The dinghy dock revenues of $48,000, said Murphy, go into the general fund rather than the Waterways Account. “But the Waterways (Account) is supporting that through our budget to maintain it, so there’s a lot of things on there that I don’t think the town understands what goes into supporting that general-fund money.”
Murphy suggested it’s the MRC’s mission to make the town understand the Harbormaster Department’s plight.
“The floats in particular, that’s a 10-A permit, all day just like anyone’s mooring permit out there. There’s no difference,” said Perry. “So how that revenue goes toward the General Fund versus the Waterways Account is beyond me. I know the Finance director is going to look into that. That’s another thing we have to make sure of because, like you said, that’s a big chunk of change.”
Vice Chairman Greg Houdelette noted that the FY24 budget has been finalized for the May 8 Town Meeting, so there is no great rush to iron out the matter.
“Let me be clear, none of us are suggesting that the money is going someplace it shouldn’t go. It’s being used (by the town),” said Malkoski, who also noted that by state law, the harbor cannot serve as a profit source for the town.
Cowell finds it unacceptable that the three-person Harbormaster Department is hired at will and is not under contract like every other department head. Police reform has complicated their roles.
MRC member Cheryl Souza suggested the commissioners can appropriately plan a course of action once it’s known how things will shake out from the Police Department side of the matter.
Perry also reported that he anticipated Tabor Academy’s “day of service” to yield assistance in preparing boats for community service and plans to freshen up Island Wharf. Floats, he said, would be in the water two to three weeks behind last year’s schedule but in time for most boaters who arrive near the end of May and the beginning of June. Channel markers were expected over the final two weeks of April.
The Department of Public Works and the Water Dept, said Perry, will help the Harbormaster Department replace the sewer line at Island Wharf.

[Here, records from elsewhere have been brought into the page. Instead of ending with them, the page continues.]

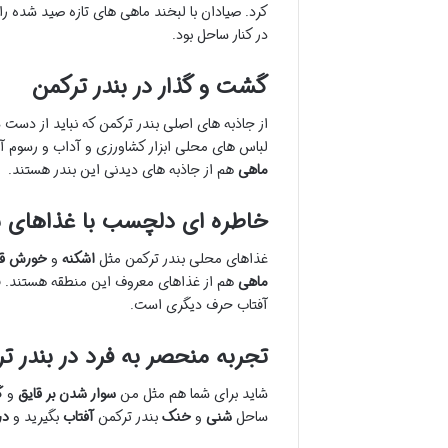
کرد. صیادان با لبخند ماهی های تازه صید شده را
در کنار ساحل بود.
گشت و گذار در بندر ترکمن
از جاذبه های اصلی بندر ترکمن که نباید از دست 
لباس های محلی ابزار کشاورزی و آداب و رسوم آن 
ماهی
هم از جاذبه های دیدنی این بندر هستند.
خاطره ای دلچسب با غذاهای ب
غذاهای محلی بندر ترکمن مثل
اشکنه
و
خورش قی
ماهی
هم از غذاهای معروف این منطقه هستند. ف
آفتاب حرف دیگری است.
تجربه منحصر به فرد در بندر ت
شاید برای شما هم مثل من
سوار شدن بر قایق
و
گ
ساحل
شنی
و
خنک
بندر ترکمن
آفتاب
بگیرید و
در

The sea wall at Island Wharf requires the filing of a Request for Determination of Applicability with the Conservation Commission. Conservation Agent Doug Guey-Lee assisted in the preparation of the application.
The new motor purchased through grant funding last year has been installed in the pump-out boat.
“Big thanks to (Murphy and Wilson) keeping the lights on while I was away,” said Perry.
The next meeting of the Marine Resources Commission is scheduled for Monday, May 15, at 7:00 pm.